Problem to work on.
Output every line below exactly, please, omitting pictures.

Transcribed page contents

BEGIN

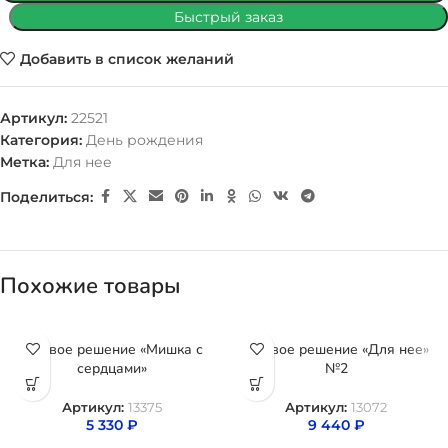
Быстрый заказ
Добавить в список желаний
Артикул:
22521
Категория:
День рождения
Метка:
Для нее
Поделиться:
Похожие товары
Готовое решение «Мишка с
Готовое решение «Для нее»
сердцами»
№2
Артикул:
13375
Артикул:
13072
5 330
₽
9 440
₽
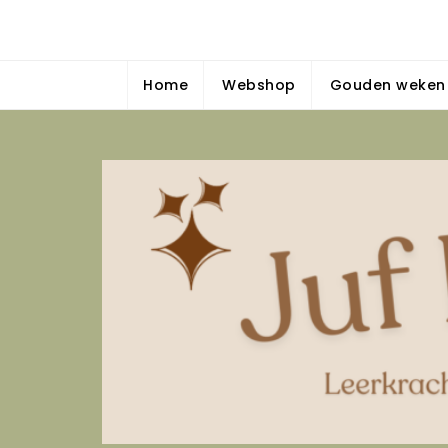
Skip
Juf Dominique
to
{Bewegend, spelend & gedifferentieerd leren — Insp
content
Home
Webshop
Gouden weken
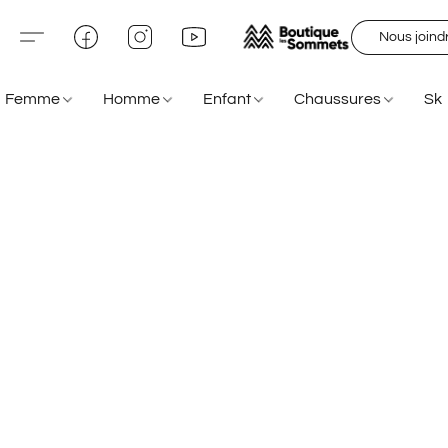
Nous joind
Femme
Homme
Enfant
Chaussures
Sk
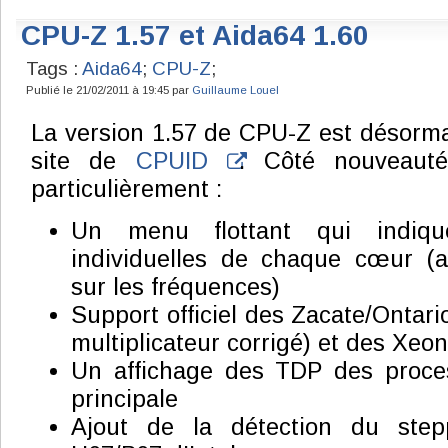
CPU-Z 1.57 et Aida64 1.60
Tags :
Aida64
;
CPU-Z
;
Publié le 21/02/2011 à 19:45 par
Guillaume Louel
La version 1.57 de CPU-Z est désormai
site de
CPUID
. Côté nouveaut
particulièrement :
Un menu flottant qui indiqu
individuelles de chaque cœur (ac
sur les fréquences)
Support officiel des Zacate/Ontari
multiplicateur corrigé) et des Xe
Un affichage des TDP des proce
principale
Ajout de la détection du step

END

Solution for this problem.
Быстрый заказ
Добавить в список желаний
Артикул:
22521
Категория:
День рождения
Метка:
Для нее
Поделиться:
Похожие товары
Готовое решение «Мишка с
Готовое решение «Для нее»
сердцами»
№2
Артикул:
13375
Артикул:
13072
5 330
₽
9 440
₽
Skip
Juf Dominique
to
{Bewegend, spelend & gedifferentieerd leren — Insp
content
Home
Webshop
Gouden weken
Nous joind
Femme
Homme
Enfant
Chaussures
Sk
CPU-Z 1.57 et Aida64 1.60
Tags :
Aida64
;
CPU-Z
;
Publié le 21/02/2011 à 19:45 par
Guillaume Louel
La version 1.57 de CPU-Z est désormai
site de
CPUID
. Côté nouveaut
particulièrement :
Un menu flottant qui indiqu
individuelles de chaque cœur (ac
sur les fréquences)
Support officiel des Zacate/Ontari
multiplicateur corrigé) et des Xe
Un affichage des TDP des proce
principale
Ajout de la détection du step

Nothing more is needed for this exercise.